7.3.4 Hash Tables

For efficiency, hash tables are the best method. Most production-quality compilers use hashing for their symbol table structure.

Lots of hashing functions have been developed for names (See Exercise 5 ). It has been joked that the hashing table for symbol tables is irrelevant as long as it keeps the variables I, N, and X distinct!

The hashing functions consist of finding a numerical value for the identifier, perhaps some combination of the ASCII code as a number or even its bit code, and then performing some of the techniques used for hashing numbers (taking the middle values, etc.).

Example 5 creates a hash table using the formula

H(Id) = (# of first letter + # of last letter) mod 11

where # is the ASCII value of the letter.

Notice in Example 5 that both instances of variable a have been hashed to the same position in the hash table and that both x and b have hashed to the same position.

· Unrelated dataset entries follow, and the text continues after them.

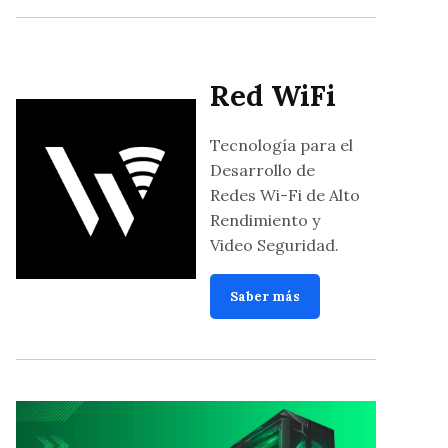
Red WiFi
Tecnología para el
Desarrollo de
Redes Wi-Fi de Alto
Rendimiento y
Video Seguridad.
Saber más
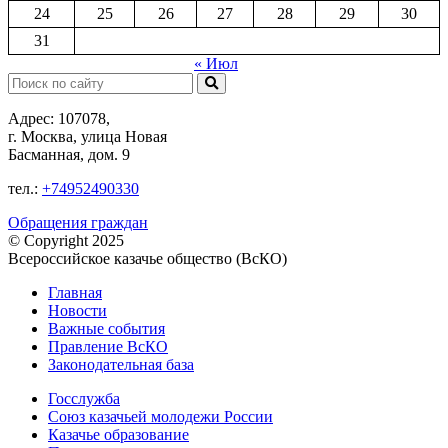
24
25
26
27
28
29
30
31
« Июл
Поиск:
Адрес: 107078,
г. Москва, улица Новая
Басманная, дом. 9
тел.:
+74952490330
Обращения граждан
© Copyright 2025
Всероссийское казачье общество (ВсКО)
Главная
Новости
Важные события
Правление ВсКО
Законодательная база
Госслужба
Союз казачьей молодежи России
Казачье образование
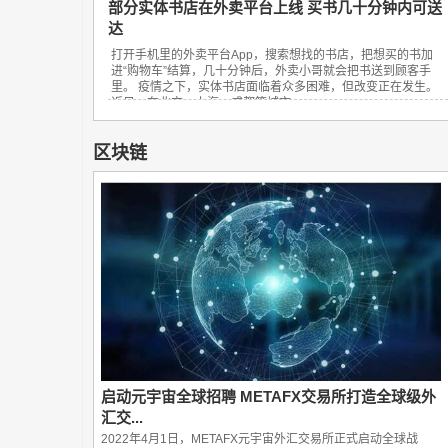
部分实体书店在外卖平台上线 买书几十分钟内可送
达
打开手机里的外卖平台App，搜索想找的书店，把想买的书加
进“购物车”结算，几十分钟后，外卖小哥就会把书送到顾客手
里。 疫情之下，实体书店面临着众多困难，但改变正在发生。
近日，在北京、上海、成都等城市，...
区块链
启动元宇宙全球招聘 METAFX交易所打造全球级外
汇交...
2022年4月1日，METAFX元宇宙外汇交易所正式启动全球战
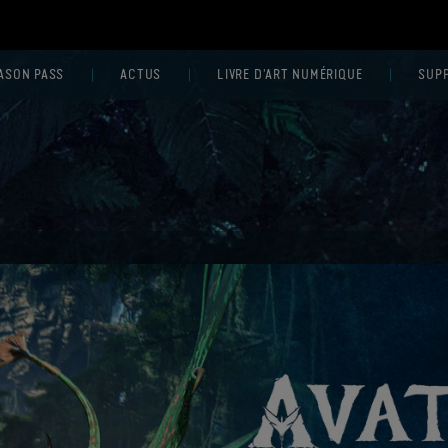
ASON PASS
ACTUS
LIVRE D'ART NUMÉRIQUE
SUP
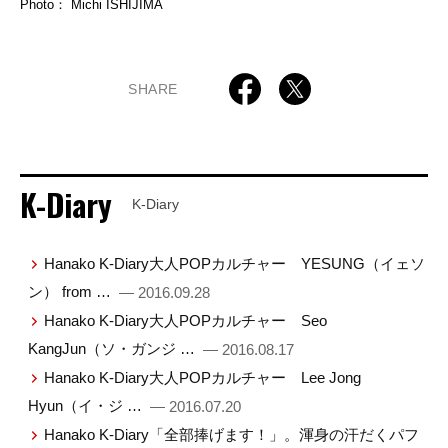
Photo： Michi ISHIJIMA
SHARE
K-Diary
K-Diary
Hanako K-Diary大人POPカルチャー YESUNG（イェソ
ン） from …
— 2016.09.28
Hanako K-Diary大人POPカルチャー Seo
KangJun（ソ・ガンジ …
— 2016.08.17
Hanako K-Diary大人POPカルチャー Lee Jong
Hyun（イ・ジ …
— 2016.07.20
Hanako K-Diary「全部捧げます！」。渾身の汗だくパフ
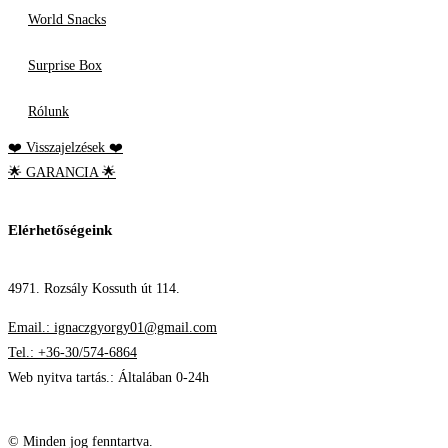
World Snacks
Surprise Box
Rólunk
❤️ Visszajelzések ❤️
🌟 GARANCIA 🌟
Elérhetőségeink
4971. Rozsály Kossuth út 114.
Email.: ignaczgyorgy01@gmail.com
Tel.: +36-30/574-6864
Web nyitva tartás.: Általában 0-24h
© Minden jog fenntartva.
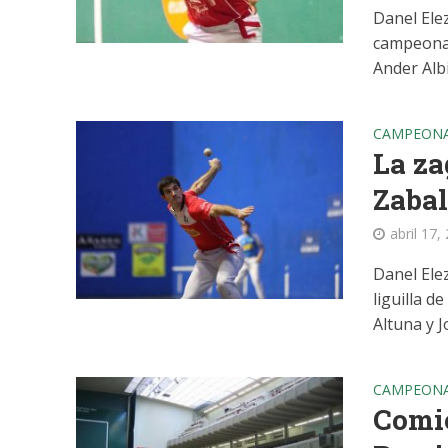
Danel Elez
campeonat
Ander Albi
CAMPEONA
La za
Zabal
abril 17,
Danel Ele
liguilla d
Altuna y Jo
CAMPEONA
Comie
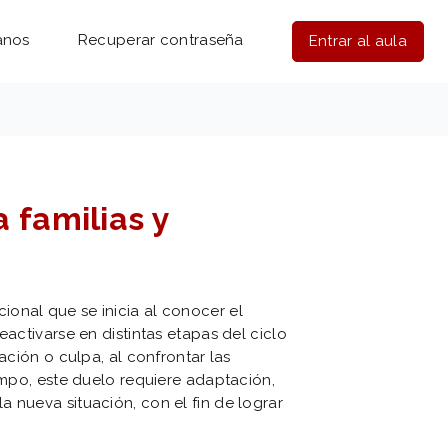
anos
Recuperar contraseña
Entrar al aula
 familias y
onal que se inicia al conocer el
eactivarse en distintas etapas del ciclo
ación o culpa, al confrontar las
iempo, este duelo requiere adaptación,
 nueva situación, con el fin de lograr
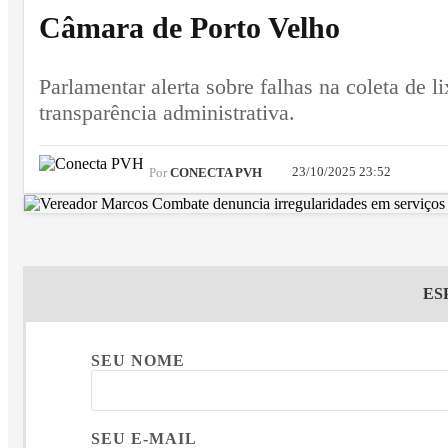
Câmara de Porto Velho
Parlamentar alerta sobre falhas na coleta de l
transparência administrativa.
23/10/2025 23:52
Por
CONECTA PVH
ES
SEU NOME
SEU E-MAIL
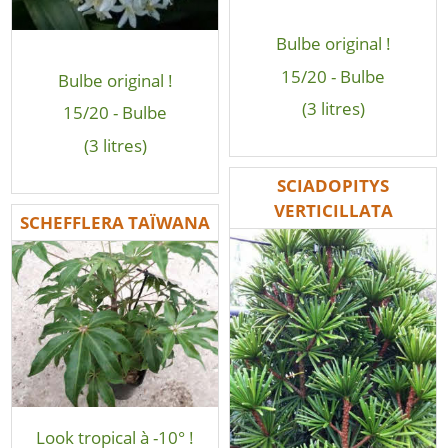
Bulbe original !
15/20 - Bulbe
Bulbe original !
(3 litres)
15/20 - Bulbe
(3 litres)
SCIADOPITYS
VERTICILLATA
SCHEFFLERA TAÏWANA
Look tropical à -10° !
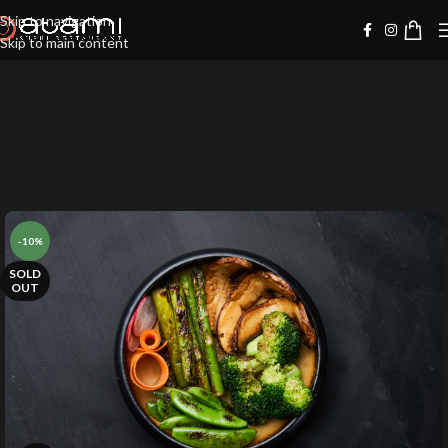
Skip to navigation
Skip to main content
-10%
SOLD
OUT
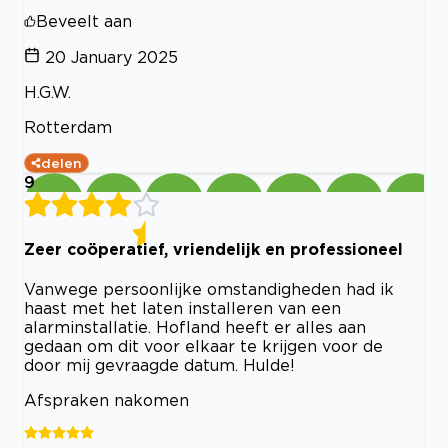
Beveelt aan
20 January 2025
H.G.W.
Rotterdam
delen
9
Zeer coöperatief, vriendelijk en professioneel
Vanwege persoonlijke omstandigheden had ik
haast met het laten installeren van een
alarminstallatie. Hofland heeft er alles aan
gedaan om dit voor elkaar te krijgen voor de
door mij gevraagde datum. Hulde!
Afspraken nakomen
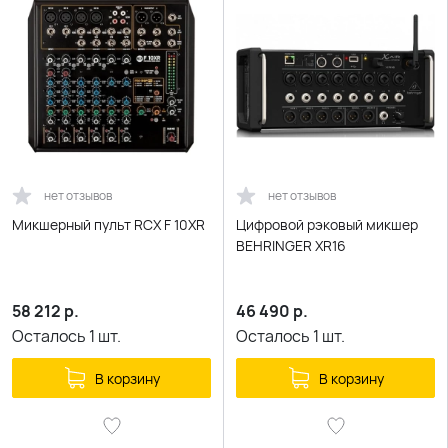
нет отзывов
нет отзывов
Микшерный пульт RCX F 10XR
Цифровой рэковый микшер
BEHRINGER XR16
58 212
р.
46 490
р.
Осталось
1
шт.
Осталось
1
шт.
В корзину
В корзину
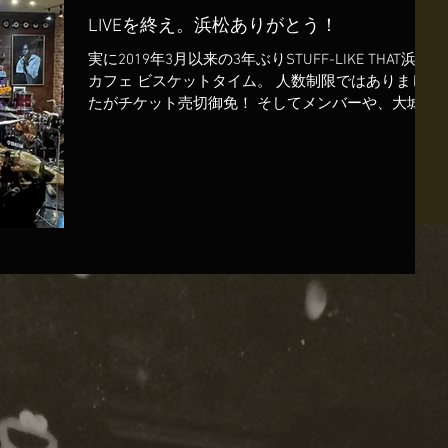
LIVEを終え。浜松ありがとう！
実に2019年3月以来の3年ぶりSTUFF-LIKE THAT浜松
カフェ ビスケットタイム。 人数制限ではありまし
たがチケット売切御免！ そしてメンバーや、大城マ
スター、そして皆様とまた再会、そしてライブが再
び出来た事がとても幸せでした。...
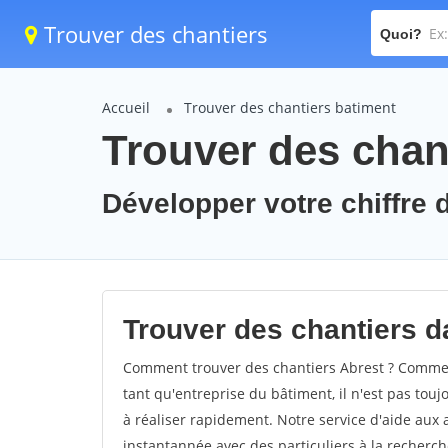
Trouver des chantiers
Quoi?
Accueil
Trouver des chantiers batiment
Trouver des chant
Développer votre chiffre d
Trouver des chantiers da
Comment trouver des chantiers Abrest ? Comment
tant qu'entreprise du bâtiment, il n'est pas touj
à réaliser rapidement. Notre service d'aide aux
instantannée avec des particuliers à la recherch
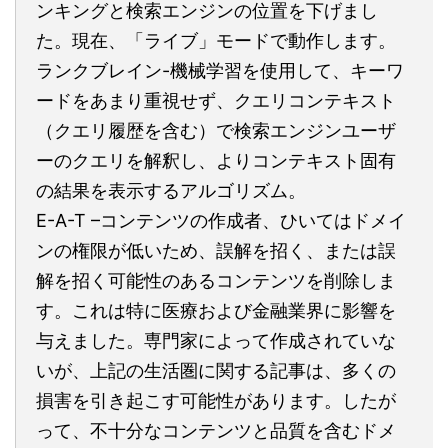
ンキングと検索エンジンの位置を下げまし
た。現在、「ライブ」モードで動作します。
ランクブレイン-機械学習を使用して、キーワ
ードをあまり重視せず、クエリコンテキスト
（クエリ履歴を含む）で検索エンジンユーザ
ーのクエリを解釈し、よりコンテキスト固有
の結果を表示するアルゴリズム。
E-A-T –コンテンツの作成者、ひいてはドメイ
ンの権限が低いため、誤解を招く、または誤
解を招く可能性のあるコンテンツを削除しま
す。これは特に医療および金融業界に影響を
与えました。専門家によって作成されていな
いが、上記の生活圏に関する記事は、多くの
損害を引き起こす可能性があります。したが
って、不十分なコンテンツと品質を含むドメ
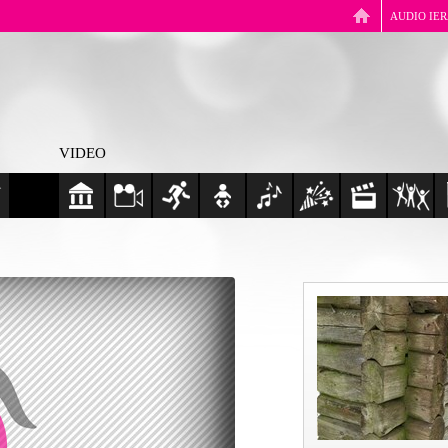
AUDIO IE
VIDEO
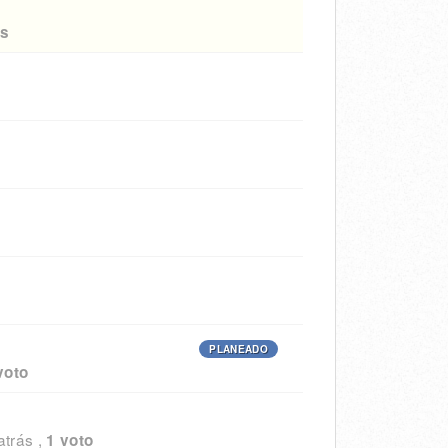
os
PLANEADO
voto
atrás
,
1 voto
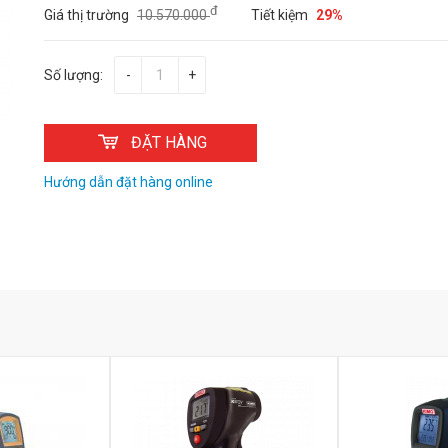
đ
Giá thị trường
10.570.000
Tiết kiệm
29%
Số lượng:
-
+
ĐẶT HÀNG
Hướng dẫn đặt hàng online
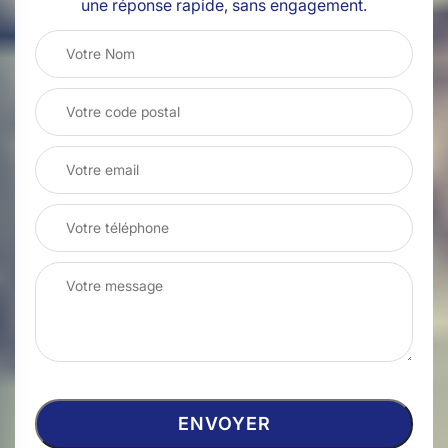
une réponse rapide, sans engagement.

If the hash function distributes the names uniformly, then hashing is very efficient - O(1) in the average case. The worst case, where all names has to the same number, has a time O(n). This case is unlikely, however.

More space is generally needed for a hash symbol table structure, so it is not as space-efficient as binary trees or list structures.

If new entries are added to the front of the linked structure, scoping is easily implemented in a single table. In fact, separate tables usually take up too much extra space.